Am heutigen Tage tritt die neue Datenschutz-Grundverordnung (DSGVO) der Europäischen Union in Kraft, mit der die Regeln zur Verarbeitung personenbezogener Daten EU-weit vereinheitlicht werden. Damit sind zahlreiche neue Vorschriften verbunden, welche ebenfalls die durch realkonzept gepflegten Websites betreffen.

realkonzept hat hierzu die erforderlichen Maßnahmen in die Wege geleitet, damit sämtliche Kunden-Websites DSGVO-konform ab diesem Stichtag weiterlaufen.

  1. Haftungsausschluss: Für eine neue, DSGVO-konforme Umsetzung und -Datenschutzerklärung hat sich realkonzept intensiv bei seriösen Quellen informiert. Es wird jedoch darauf hingewiesen, dass Dr. Lutz Günther weder Jurist noch Datenschutz-Experte ist und somit generell keine Rechtsberatung anbieten darf. Dementsprechend wird für die Vollständigkeit und Richtigkeit der gewünschten Anpassungen keine Haftung übernommen. Ganz sicher geht man nur durch eine indviduelle Prüfung der Datenschutzanpassungen /Datenschutzerklärung durch einen darauf spezialisierten Anwalt!
  2. Der notwendige Cookie-Hinweis ist aktiv und verlinkt auf die Datenschutz-Seite.
    Im Footer einiger Kunden-Websites würde dieser auf einigen Geräten den Link zum Impressum und Datenschutz verdecken und wurde daher in den Header gesetzt.
    Hier fällt dieser auch deutlicher ins Auge und muss zwingend bestätigt werden.

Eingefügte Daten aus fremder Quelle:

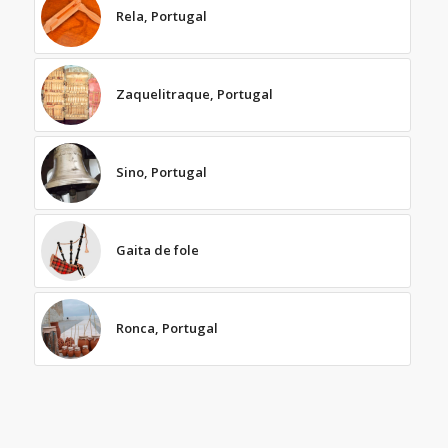
Rela, Portugal
Zaquelitraque, Portugal
Sino, Portugal
Gaita de fole
Ronca, Portugal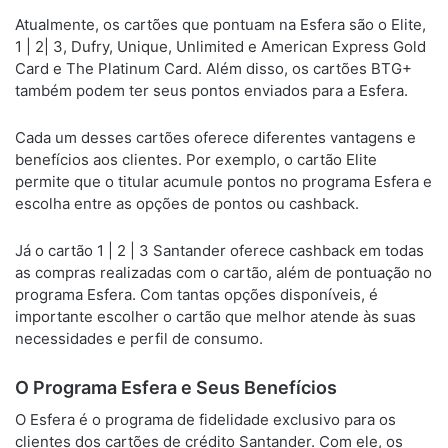
Atualmente, os cartões que pontuam na Esfera são o Elite,
1 | 2| 3, Dufry, Unique, Unlimited e American Express Gold
Card e The Platinum Card. Além disso, os cartões BTG+
também podem ter seus pontos enviados para a Esfera.
Cada um desses cartões oferece diferentes vantagens e
benefícios aos clientes. Por exemplo, o cartão Elite
permite que o titular acumule pontos no programa Esfera e
escolha entre as opções de pontos ou cashback.
Já o cartão 1 | 2 | 3 Santander oferece cashback em todas
as compras realizadas com o cartão, além de pontuação no
programa Esfera. Com tantas opções disponíveis, é
importante escolher o cartão que melhor atende às suas
necessidades e perfil de consumo.
O Programa Esfera e Seus Benefícios
O Esfera é o programa de fidelidade exclusivo para os
clientes dos cartões de crédito Santander. Com ele, os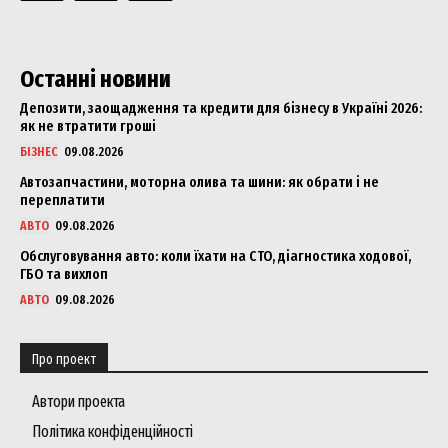
Останні новини
Депозити, заощадження та кредити для бізнесу в Україні 2026:
як не втратити гроші
БІЗНЕС
09.08.2026
Автозапчастини, моторна олива та шини: як обрати і не
переплатити
АВТО
09.08.2026
Обслуговування авто: коли їхати на СТО, діагностика ходової,
ГБО та вихлоп
АВТО
09.08.2026
Про проект
Автори проекта
Політика конфіденційності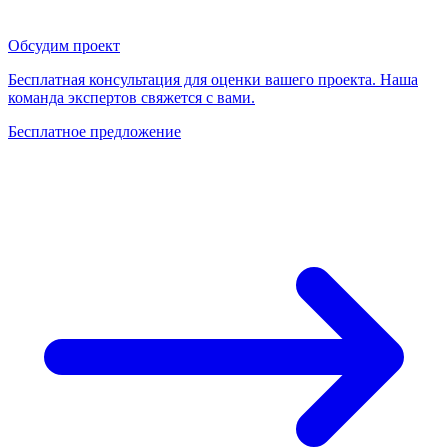
Обсудим проект
Бесплатная консультация для оценки вашего проекта. Наша
команда экспертов свяжется с вами.
Бесплатное предложение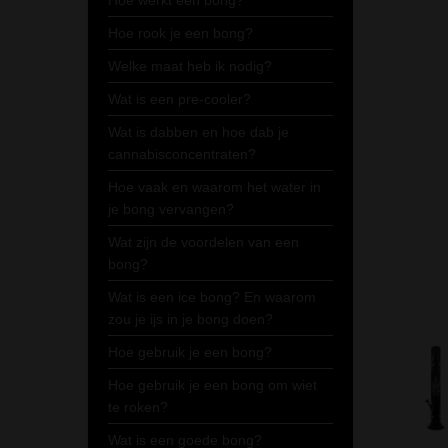
Hoe werkt een bong?
Hoe rook je een bong?
Welke maat heb ik nodig?
Wat is een pre-cooler?
Wat is dabben en hoe dab je
cannabisconcentraten?
Hoe vaak en waarom het water in
je bong vervangen?
Wat zijn de voordelen van een
bong?
Wat is een ice bong? En waarom
zou je ijs in je bong doen?
Hoe gebruik je een bong?
Hoe gebruik je een bong om wiet
te roken?
Wat is een goede bong?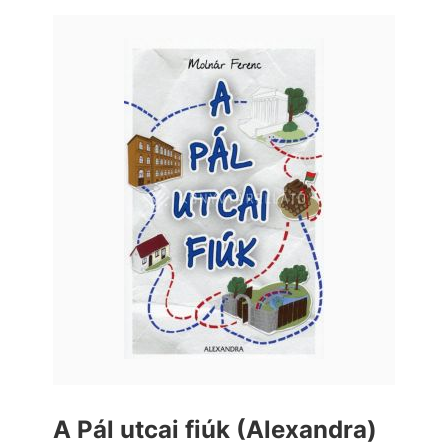
A Pál utcai fiúk (Alexandra)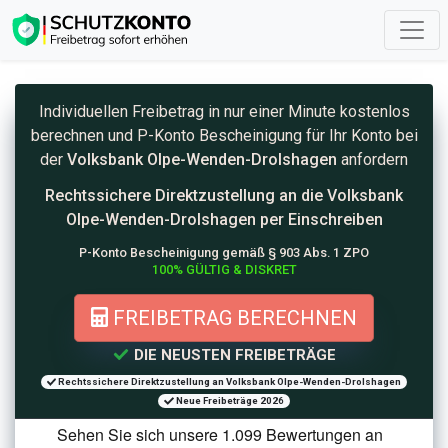
Individuellen Freibetrag in nur einer Minute kostenlos
berechnen und
P-Konto
Bescheinigung für Ihr Konto bei
der
Volksbank Olpe-Wenden-Drolshagen
anfordern
Rechtssichere Direktzustellung an die
Volksbank
Olpe-Wenden-Drolshagen per Einschreiben
P-Konto Bescheinigung gemäß § 903 Abs. 1 ZPO
100% GÜLTIG & DISKRET
FREIBETRAG BERECHNEN
DIE NEUSTEN FREIBETRÄGE
Rechtssichere Direktzustellung an Volksbank Olpe-Wenden-Drolshagen
Neue Freibeträge 2026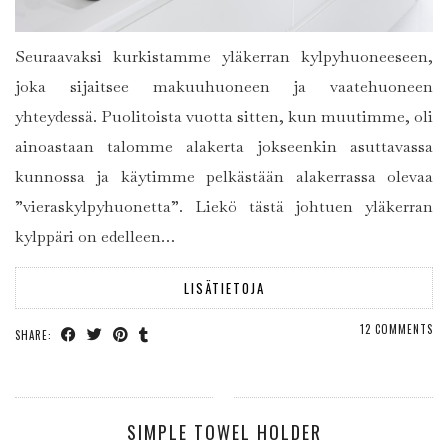
Seuraavaksi kurkistamme yläkerran kylpyhuoneeseen,
joka sijaitsee makuuhuoneen ja vaatehuoneen
yhteydessä. Puolitoista vuotta sitten, kun muutimme, oli
ainoastaan talomme alakerta jokseenkin asuttavassa
kunnossa ja käytimme pelkästään alakerrassa olevaa
”vieraskylpyhuonetta”. Liekö tästä johtuen yläkerran
kylppäri on edelleen…
LISÄTIETOJA
12 COMMENTS
SHARE:
SIMPLE TOWEL HOLDER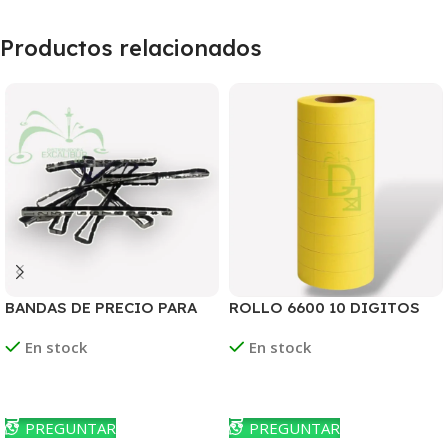
Productos relacionados
BANDAS DE PRECIO PARA
ROLLO 6600 10 DIGITOS
TIQUETEADORA
AMARILLO
En stock
En stock
Leer Más
Leer Más
PREGUNTAR
PREGUNTAR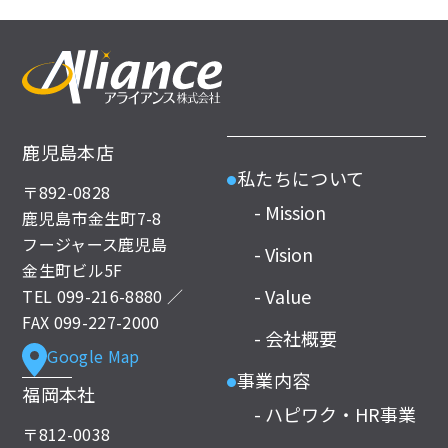
鹿児島本店
私たちについて
●
〒892-0828
- Mission
鹿児島市金生町7-8
フージャース鹿児島
- Vision
金生町ビル5F
- Value
TEL
099-216-8880
／
FAX 099-227-2000
- 会社概要
Google Map
事業内容
●
福岡本社
- ハピワク・HR事業
〒812-0038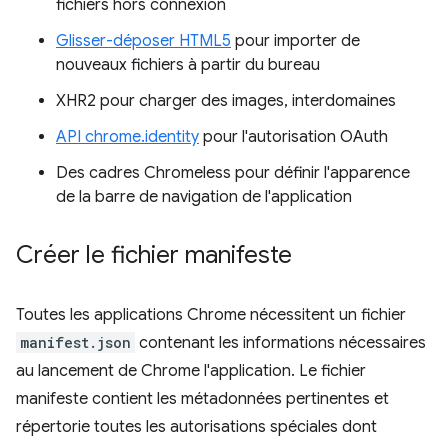
fichiers hors connexion
Glisser-déposer HTML5
pour importer de
nouveaux fichiers à partir du bureau
XHR2 pour charger des images, interdomaines
API chrome.identity
pour l'autorisation OAuth
Des cadres Chromeless pour définir l'apparence
de la barre de navigation de l'application
Créer le fichier manifeste
Toutes les applications Chrome nécessitent un fichier
manifest.json
contenant les informations nécessaires
au lancement de Chrome l'application. Le fichier
manifeste contient les métadonnées pertinentes et
répertorie toutes les autorisations spéciales dont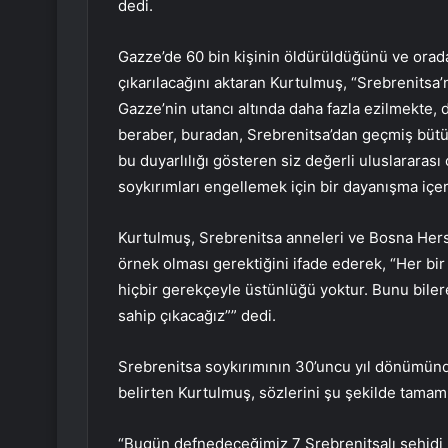
dedi.
Gazze’de 60 bin kişinin öldürüldüğünü ve orada 
çıkarılacağını aktaran Kurtulmuş, “Srebrenitsa’n
Gazze’nin utancı altında daha fazla ezilmekte, 
beraber, buradan, Srebrenitsa’dan geçmiş bütün 
bu duyarlılığı gösteren siz değerli uluslarara
soykırımları engellemek için bir dayanışma içer
Kurtulmuş, Srebrenitsa anneleri ve Bosna Her
örnek olması gerektiğini ifade ederek, “Her bir i
hiçbir gerekçeyle üstünlüğü yoktur. Bunu bilere
sahip çıkacağız”” dedi.
Srebrenitsa soykırımının 30’uncu yıl dönümün
belirten Kurtulmuş, sözlerini şu şekilde tamaml
“Bugün defnedeceğimiz 7 Srebrenitsalı şehidi r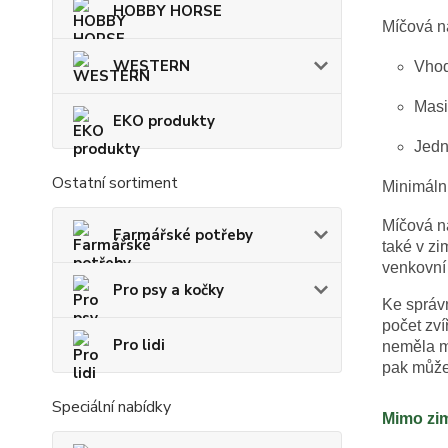
HOBBY HORSE
Míčová na
WESTERN
Vhod
Masi
EKO produkty
Jedn
Ostatní sortiment
Minimální
Míčová n
Farmářské potřeby
také v zi
venkovní 
Pro psy a kočky
Ke správn
počet zví
Pro lidi
neměla mí
pak může
Speciální nabídky
Mimo zim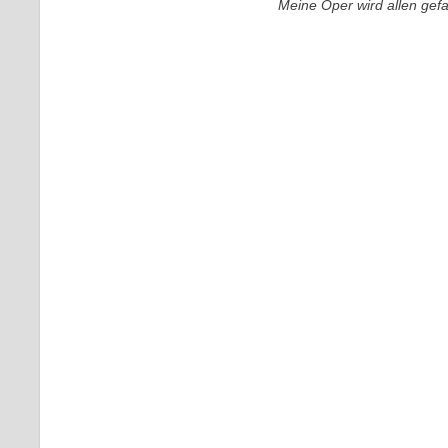
Meine Oper wird allen gefa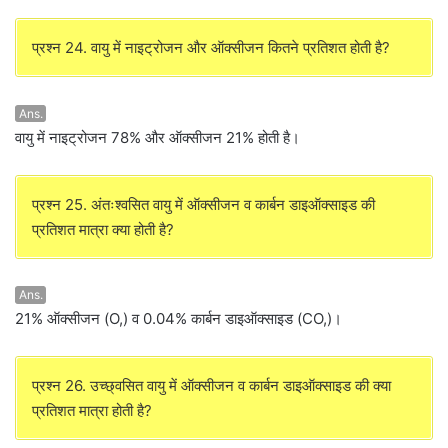
प्रश्न 24. वायु में नाइट्रोजन और ऑक्सीजन कितने प्रतिशत होती है?
Ans.
वायु में नाइट्रोजन 78% और ऑक्सीजन 21% होती है।
प्रश्न 25. अंतःश्वसित वायु में ऑक्सीजन व कार्बन डाइऑक्साइड की
प्रतिशत मात्रा क्या होती है?
Ans.
21% ऑक्सीजन (O,) व 0.04% कार्बन डाइऑक्साइड (CO,)।
प्रश्न 26. उच्छ्वसित वायु में ऑक्सीजन व कार्बन डाइऑक्साइड की क्या
प्रतिशत मात्रा होती है?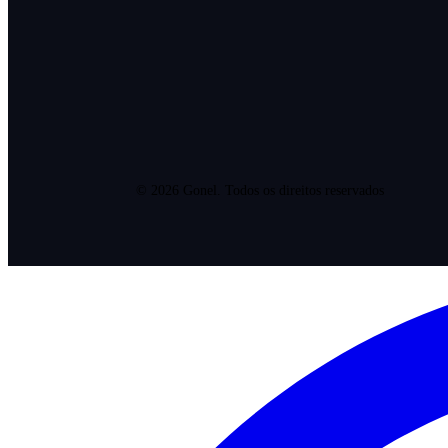
©
2026
Gonel. Todos os direitos reservados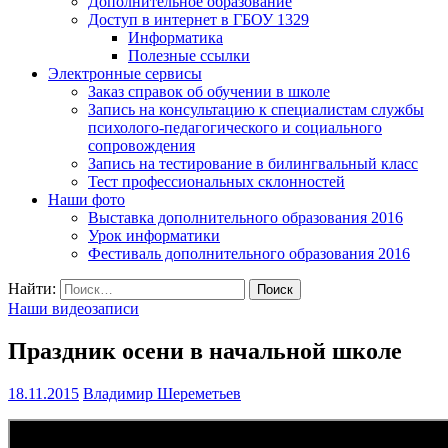
Дополнительное образование
Доступ в интернет в ГБОУ 1329
Информатика
Полезные ссылки
Электронные сервисы
Заказ справок об обучении в школе
Запись на консультацию к специалистам службы
психолого-педагогического и социального
сопровождения
Запись на тестирование в билингвальный класс
Тест профессиональных склонностей
Наши фото
Выставка дополнительного образования 2016
Урок информатики
Фестиваль дополнительного образования 2016
Найти:
Наши видеозаписи
Праздник осени в начальной школе
18.11.2015
Владимир Шереметьев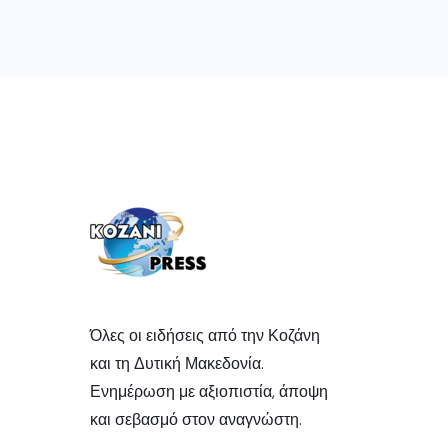
Όλες οι ειδήσεις από την Κοζάνη
και τη Δυτική Μακεδονία.
Ενημέρωση με αξιοπιστία, άποψη
και σεβασμό στον αναγνώστη.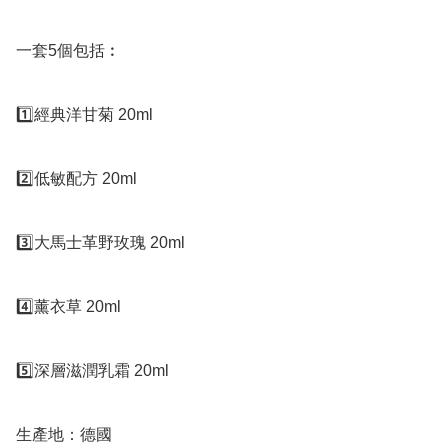
一套5個包括︰

1️⃣經典洋甘菊 20ml

2️⃣低敏配方 20ml

3️⃣大馬士革野玫瑰 20ml

4️⃣薰衣草 20ml

5️⃣深層滋潤乳霜 20ml

生產地：德國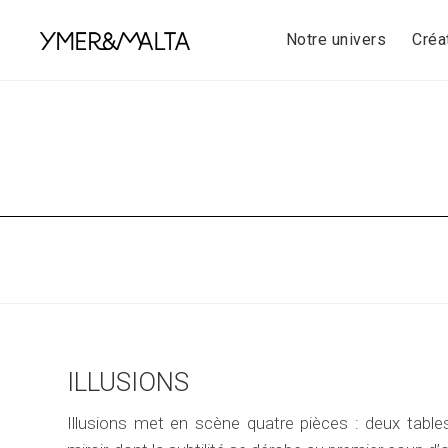
Skip
to
Notre univers
Créa
content
ILLUSIONS
Illusions met en scène quatre pièces : deux table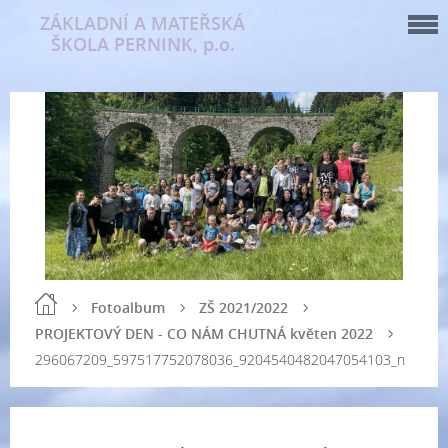
ZÁKLADNÍ A MATEŘSKÁ
ŠKOLA PERNINK, p.o.
Fotoalbum
ZŠ 2021/2022
PROJEKTOVÝ DEN - CO NÁM CHUTNÁ květen 2022
296067209_597517752078036_9204540482047054103_n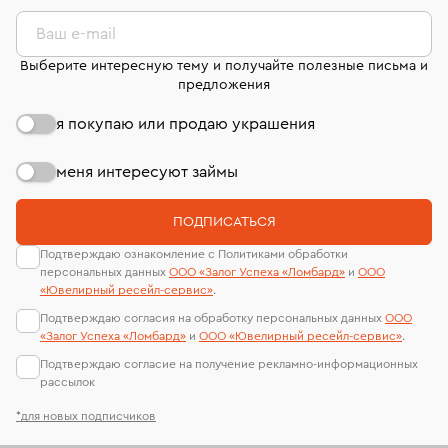
комиссионных украшений и часов смотрите на
лабораторий
странице
«Возврат украшений»
.
Ваш e-mail
Выберите интересную тему и получайте полезные письма и
предложения
я покупаю или продаю украшения
меня интересуют займы
ПОДПИСАТЬСЯ
Подтверждаю ознакомление с Политиками обработки
персональных данных
ООО «Залог Успеха «Ломбард»
и
ООО
«Ювелирный ресейл-сервиc»
.
Подтверждаю согласия на обработку персональных данных
ООО
«Залог Успеха «Ломбард»
и
ООО «Ювелирный ресейл-сервиc»
.
Подтверждаю согласие на получение рекламно-информационных
рассылок
*для новых подписчиков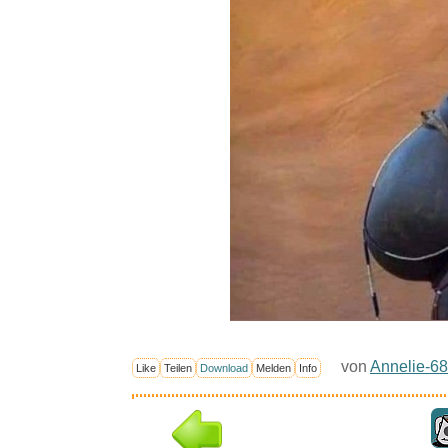
von
Annelie-68
Like
Teilen
Download
Melden
Info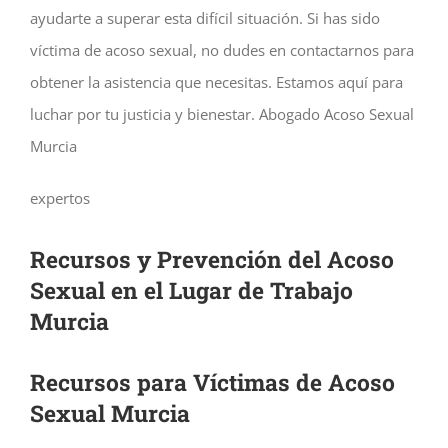
ayudarte a superar esta difícil situación. Si has sido
víctima de acoso sexual, no dudes en contactarnos para
obtener la asistencia que necesitas. Estamos aquí para
luchar por tu justicia y bienestar. Abogado Acoso Sexual
Murcia
expertos
Recursos y Prevención del Acoso
Sexual en el Lugar de Trabajo
Murcia
Recursos para Víctimas de Acoso
Sexual Murcia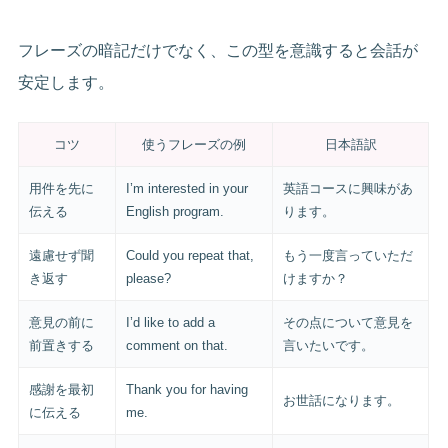
フレーズの暗記だけでなく、この型を意識すると会話が
安定します。
コツ
使うフレーズの例
日本語訳
用件を先に
I’m interested in your
英語コースに興味があ
伝える
English program.
ります。
遠慮せず聞
Could you repeat that,
もう一度言っていただ
き返す
please?
けますか？
意見の前に
I’d like to add a
その点について意見を
前置きする
comment on that.
言いたいです。
感謝を最初
Thank you for having
お世話になります。
に伝える
me.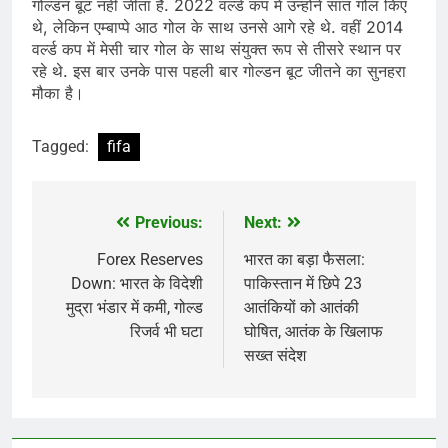
गोल्डन बूट नहीं जीता है. 2022 वर्ल्ड कप में उन्होंने सात गोल किए
थे, लेकिन एम्बाप्पे आठ गोल के साथ उनसे आगे रहे थे. वहीं 2014
वर्ल्ड कप में मेसी चार गोल के साथ संयुक्त रूप से तीसरे स्थान पर
रहे थे. इस बार उनके पास पहली बार गोल्डन बूट जीतने का सुनहरा
मौका है।
Tagged:
fifa
Previous:
Next:
Post
navigation
Forex Reserves
भारत का बड़ा फैसला:
Down: भारत के विदेशी
पाकिस्तान में छिपे 23
मुद्रा भंडार में कमी, गोल्ड
आतंकियों को आतंकी
रिजर्व भी घटा
घोषित, आतंक के खिलाफ
सख्त संदेश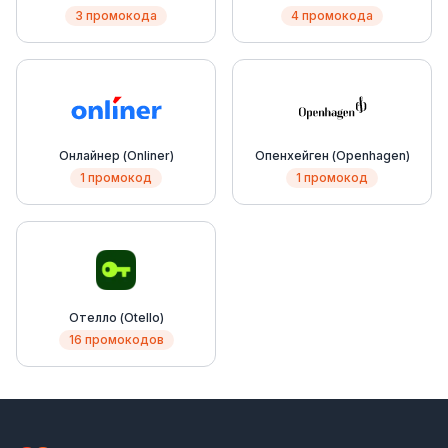
3 промокода
4 промокода
Онлайнер (Onliner)
Опенхейген (Openhagen)
1 промокод
1 промокод
Отелло (Otello)
16 промокодов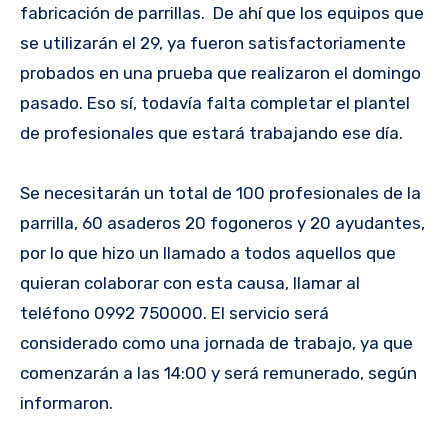
fabricación de parrillas. De ahí que los equipos que
se utilizarán el 29, ya fueron satisfactoriamente
probados en una prueba que realizaron el domingo
pasado. Eso sí, todavía falta completar el plantel
de profesionales que estará trabajando ese día.
Se necesitarán un total de 100 profesionales de la
parrilla, 60 asaderos 20 fogoneros y 20 ayudantes,
por lo que hizo un llamado a todos aquellos que
quieran colaborar con esta causa, llamar al
teléfono 0992 750000. El servicio será
considerado como una jornada de trabajo, ya que
comenzarán a las 14:00 y será remunerado, según
informaron.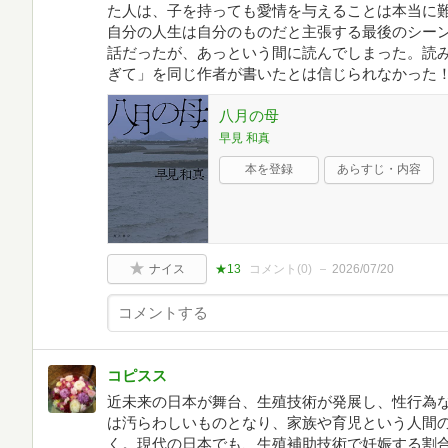
た人は、子を持っても愛情を与えることは本当に
自分の人生は自分のものだと主張する最後のシー
話だったが、あっという間に読んでしまった。読
ぎて」を同じ作者が書いたとは信じられなかった
八月の母
早見 和真
本を登録
あらすじ・内容
ナイス
★13
コメント(
0
)
2026/07/20
コピスス
近未来の日本が舞台、生殖技術が発展し、性行為
は汚らわしいものとなり、家族や育児という人間
く。現代の日本でも、生殖補助技術で妊娠する割合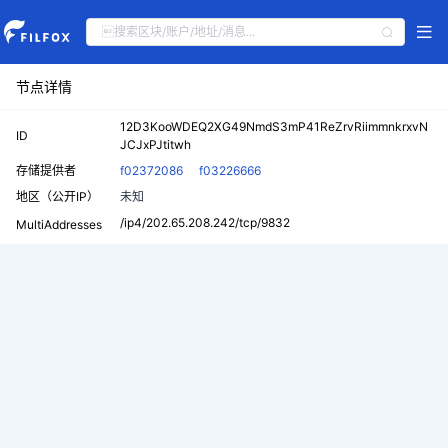
节点详情
12D3KooWDEQ2XG49NmdS3mP41ReZrvRiimmnkrxvN
ID
JCJxPJtitwh
存储提供者
f02372086
f03226666
地区（公开IP）
未知
/ip4/202.65.208.242/tcp/9832
MultiAddresses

  3. Ein SSL-Zertifikat ist Voraussetzung für Websites mit Formularen, welche personenbezogene Daten speichern. Dieses wird vom Provider zur Verfügung gestellt und musste zusätzlich erworben werden.
    Es musste nach SSL-Aktivierung noch eine manuelle Umstellung aller bisherigen http-Links auf „https“ auf der Website erfolgen, damit keine „Mixed Content“ Warnung in den Browsern erscheint.
    Wenn auf solch ein Formular verzichtet wird, benötigt die Website kein spezielles SSL-Zertifikat. Dann erfolgt die Kontaktaufnahme direkt über die jeweils genannte eMail-Adresse bzw. Telefon-Nr.
  4. Werden mittels Formularen Daten erhoben und gespeichert (zum Beispiel durch ein Formular-Plugin, das alle Einträge auch in der Datenbank speichert), so muss der Nutzer dazu explizit seine Einwilligung erteilen. Daher  beinhalten ab sofort alle Formulare der Website eine Check-Box mit einem Satz, dass die Datenspeicherung und Datenschutzerklärung akzeptiert wurde, vorher darf das Formular nicht abgesendet werden. Dazu wurden die Formulare erweitert bzw. neu erstellt. Hierüber erfolgt meist auch eine direkte Verlinkung zur Datenschutzerklärung.
  5. Die Datenschutz-Erklärung muss für jede Website mit verschiedenen Punkten neu erstellt werden, um auf die Nutzung personenbezogener Daten konkret einzugehen und da z.B. nicht überall Google analytics eingesetzt wird, um Nutzerdaten abzufragen. Diese Erklärung fällt daher individuell je Website aus. 
  6. Einige realkonzept Kunden-Websites nutzen Google Analytics (GA), zur Auswertung der Besucherströme. Hierzu gibt es leider durch die neue EU-Richtlinie (DSGVO) auch neue Vorgaben, welche zudem mit höheren bürokratischen Hürden verbunden sind:https://www.datenschutzbeauftragter-info.de/fachbeitraege/google-analytics-datenschutzkonform-einsetzen/D.h. es muss u.a. ein schriftlicher Vertrag über jedes Konto, das GA nutzt, mit Google, Irland (vor dem 25.05. per Postversand, inzwischen auch online möglich) geschlossen werden und auch ein spezieller Opt-Out-Cookie per Code zum Anklicken gesetzt werden (damit neben der aktuellen Browser-Erweiterung zum Download auch über Mobilgeräte eine sofortige Ablehnung möglich ist). Über folgenden Link lässt sich der Vertrag inzwischen auch online abschließen:
    https://static.googleusercontent.com/media/www.google.com/de//analytics/terms/de.pdfAlternativ wurde den realkonzept-Kunden angeboten, den GA-Code aus allen Websites erst einmal zu entfernen, um die Aufwände und ein Abmahn-Risiko zu minimieren. Denn Google Analytics ist die größte “Daten-Krake” in Bezug auf IP-Adressen und persönliche Daten. Nachdem die Rechtsprechung zu diesen ganzen Vorgaben etwas länger verfolgt wurde, wird vorgeschlagen, den GA-Code ggf. wieder zu implementieren.